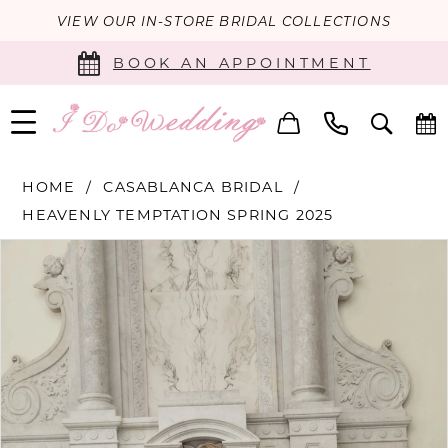
VIEW OUR IN-STORE BRIDAL COLLECTIONS
BOOK AN APPOINTMENT
HOME
CASABLANCA BRIDAL
HEAVENLY TEMPTATION SPRING 2025
PAUSE AUTOPLAY
PREVIOUS SLIDE
NEXT SLIDE
Products
Skip
0
Views
to
Carousel
end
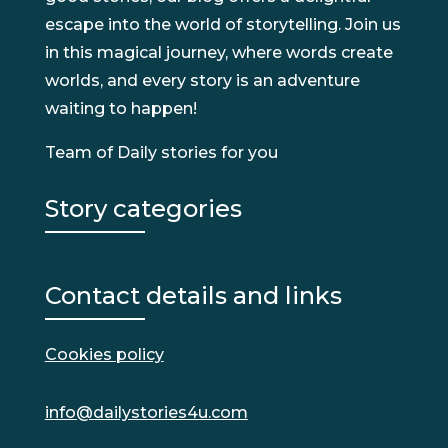
escape into the world of storytelling. Join us
in this magical journey, where words create
worlds, and every story is an adventure
waiting to happen!
Team of Daily stories for you
Story categories
Contact details and links
Cookies policy
info@dailystories4u.com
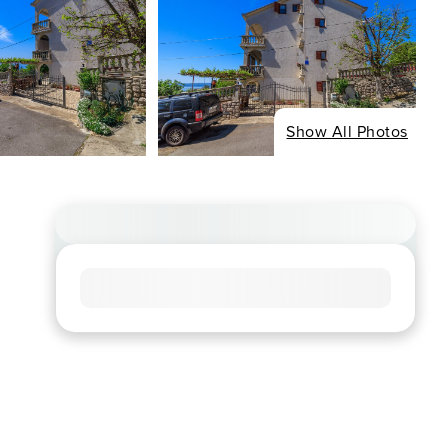
Show All Photos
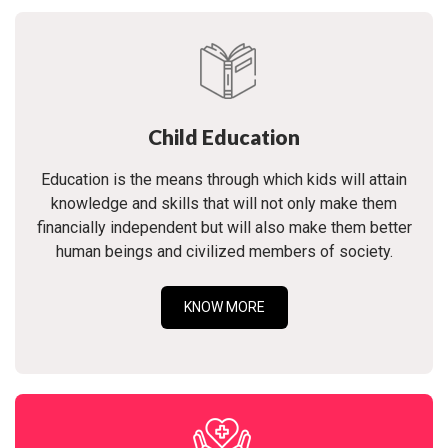
Child Education
Education is the means through which kids will attain
knowledge and skills that will not only make them
financially independent but will also make them better
human beings and civilized members of society.
KNOW MORE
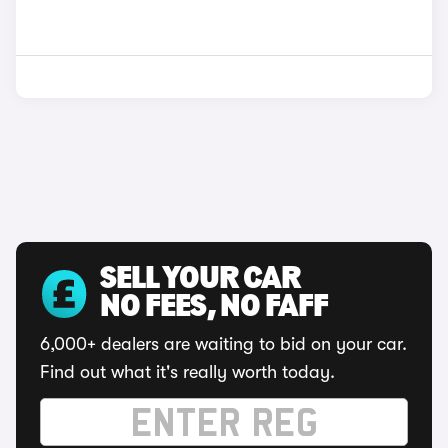
SELL YOUR CAR
NO FEES, NO FAFF
6,000+ dealers are waiting to bid on your car.
Find out what it's really worth today.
■ ■ ■ ■ ■
— Task description —
Drop the images; restate the listing exactly.

— Task solution —
VIEW OUR IN-STORE BRIDAL COLLECTIONS
BOOK AN APPOINTMENT
HOME
CASABLANCA BRIDAL
HEAVENLY TEMPTATION SPRING 2025
PAUSE AUTOPLAY
PREVIOUS SLIDE
NEXT SLIDE
Products
Skip
0
Views
to
Carousel
end
escape into the world of storytelling. Join us
in this magical journey, where words create
worlds, and every story is an adventure
waiting to happen!
Team of Daily stories for you
Story categories
Contact details and links
Cookies policy
info@dailystories4u.com
Show All Photos
Child Education
Education is the means through which kids will attain
knowledge and skills that will not only make them
financially independent but will also make them better
human beings and civilized members of society.
KNOW MORE
SELL YOUR CAR
NO FEES, NO FAFF
6,000+ dealers are waiting to bid on your car.
Find out what it's really worth today.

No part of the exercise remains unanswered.